Like most decisions in programming, this one involves trade-offs. The key to the answer is in a previous entry (Write for Your Audience). Odds are, neither of the two extremes is the right way. Depending on the programmers writing and maintaining your code, the team will need to make different decisions.

Team Makeup

If your programmers are all new to the language and the program and always will be, write as verbose as you can. An example of this would be a program written and maintained by a stream of interns or short term employees. If the skill level of the maintainers never progresses, they need to keep things obvious.

Another case where the verbose style is helpful is a system maintained by one or more non-programmers as a side project. In this case, the extra verbosity will help them get oriented when they come into the code. Since they are not intending to become experienced programmers, they have less incentive to become well-versed in the intricacies of the language.

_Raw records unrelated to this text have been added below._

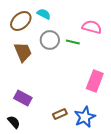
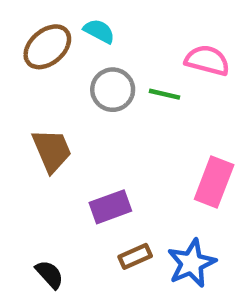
brown trapezoid: (23, 52) -> (52, 150), moved
purple rectangle: (23, 98) -> (110, 207), moved, turned -48
black semicircle: (14, 122) -> (50, 274), moved

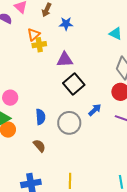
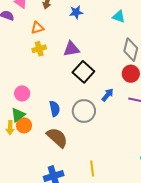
blue star: (66, 24) -> (76, 12), moved
orange triangle: (34, 34) -> (37, 28), turned 32
yellow cross: (39, 45) -> (39, 49), moved
brown semicircle: (39, 146) -> (57, 137), size x1.6

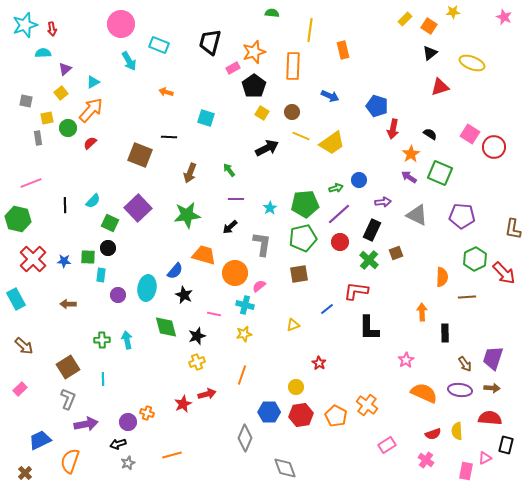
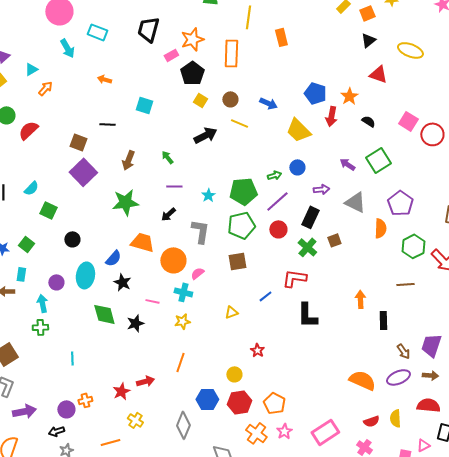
orange square: (429, 26) -> (367, 13), turned 35
red triangle: (440, 87) -> (378, 74), turned 36
blue arrow: (330, 96) -> (268, 103), moved
orange arrow: (91, 110) -> (45, 88), moved, size x0.6
red semicircle: (90, 143) -> (28, 130), size x1.5
yellow trapezoid: (332, 143) -> (298, 130), moved, turned 80
orange star: (411, 154) -> (349, 96), moved
brown square: (140, 155) -> (78, 142), size x0.7
green square: (440, 173) -> (378, 160), turned 35
purple square: (138, 208) -> (83, 172), moved
purple pentagon: (462, 216) -> (400, 203), turned 30
black circle: (108, 248) -> (72, 239), moved
green square: (88, 257) -> (26, 244), turned 35
cyan rectangle: (101, 275) -> (21, 274), moved
orange semicircle: (442, 277) -> (380, 228), moved
cyan arrow: (127, 340) -> (42, 303), moved
pink star: (406, 360) -> (284, 431), moved
yellow cross: (197, 362) -> (135, 420), moved, turned -35
cyan line: (103, 379) -> (72, 358), moved
purple ellipse: (460, 390) -> (398, 377), turned -30
orange cross: (367, 405) -> (256, 433), moved
orange cross: (147, 413) -> (85, 400), turned -32
pink rectangle: (387, 445) -> (325, 432), size x1.5

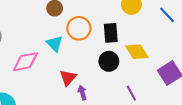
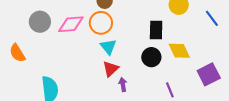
orange circle: (79, 28) -> (101, 23), moved
cyan triangle: (55, 44) -> (108, 47), moved
pink diamond: (25, 62) -> (71, 24), moved

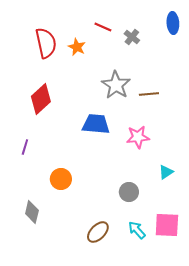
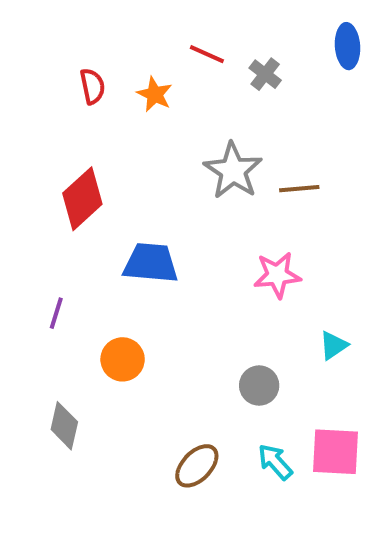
red semicircle: (46, 43) -> (92, 86), size x0.6
blue trapezoid: (96, 124) -> (151, 263), moved
purple line: (25, 147) -> (56, 313), moved

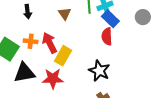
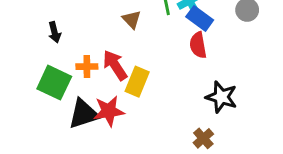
black arrow: (28, 12) -> (55, 32), moved
black star: (99, 71) -> (221, 97), moved
red star: (53, 79) -> (109, 111), moved

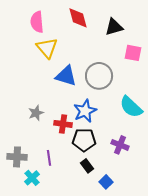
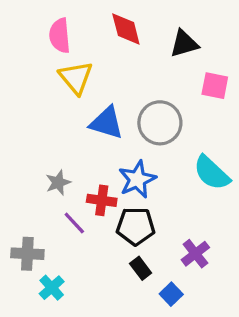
purple cross: (120, 145) -> (195, 254), moved, turned 30
purple line: (49, 158) -> (74, 223), moved, turned -35

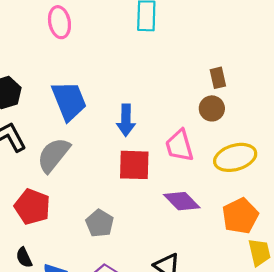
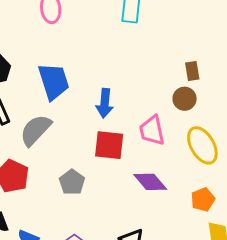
yellow ellipse: (235, 157) -> (202, 145), turned 72
orange pentagon: (240, 216) -> (203, 200), size x0.7
gray pentagon: (100, 223) -> (72, 182), moved

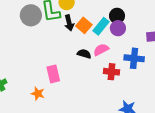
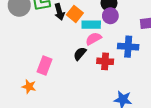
cyan rectangle: (101, 26) -> (91, 25), moved, turned 54
black semicircle: (84, 54) -> (80, 54), moved, turned -64
pink rectangle: (53, 74) -> (45, 66), turned 36

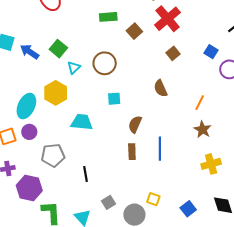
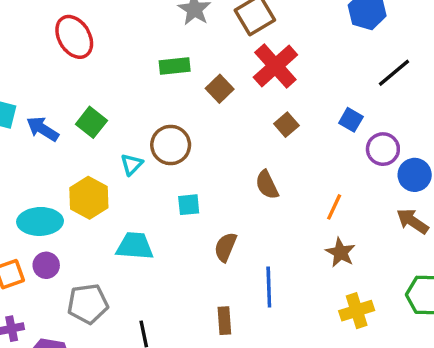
cyan triangle: (74, 68) -> (132, 164), moved
cyan ellipse: (26, 106) -> (40, 221), turned 65
brown rectangle: (132, 152) -> (224, 321), moved

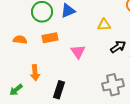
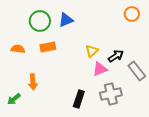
yellow triangle: (104, 25) -> (92, 51), moved, turned -40
pink triangle: (78, 52) -> (100, 69), moved, turned 42
black rectangle: (59, 90) -> (79, 99), moved

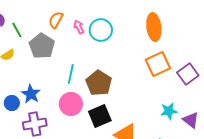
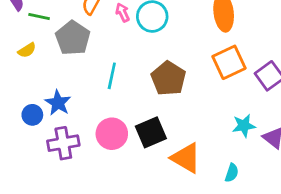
green line: (17, 30) -> (39, 17), turned -49
brown pentagon: (99, 83) -> (168, 78), moved
pink circle: (71, 104) -> (112, 134), moved

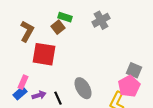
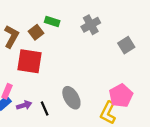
brown square: (58, 27) -> (36, 32), moved
gray square: (134, 70) -> (126, 45), moved, turned 35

If, on the other hand, your code is maintained by experienced programmers that are working on this system as their primary jobs, a terser style is probably more efficient. Although it may make life a bit harder for new developers coming in, no one is the new guy forever. If a terser style is more readable to most of your programmers over most of the time that they work on the project, you are better off adopting that style.

In any case, the style should fit the audience that will read and maintain the code.

Trade-offs

Almost every interesting problem in programming has trade-offs. There is no one, true answer.

If your experts will read your code much more often than novices, feel free to allow a more terse style. If people with less experience will read the code, making it somewhat more verbose may be the right choice.

It is probably not wise to make any of the code too terse or too verbose. You want people to be able to become experts eventually, so the learning curve can't be too steep. Likewise, you don't want code that is so verbose that it ends up dumbed down to the point that no one wants to work on it.

Most of your code will be maintained by people between the two extremes, so the verbosity level of the code will also need to be between the extremes.

An approach that I have found to be useful is to find a style that most of your team is somewhat comfortable with. The really junior people will find it a little terse. Your senior people will see it as a little verbose. That should be the goal for most of the code. Where necessary, your team can write really performance critical or seriously advanced code more tersely than this standard. Only experienced people will work on it anyway. Your team should write any code that is likely to be read outside the core programming team more verbosely than the standard.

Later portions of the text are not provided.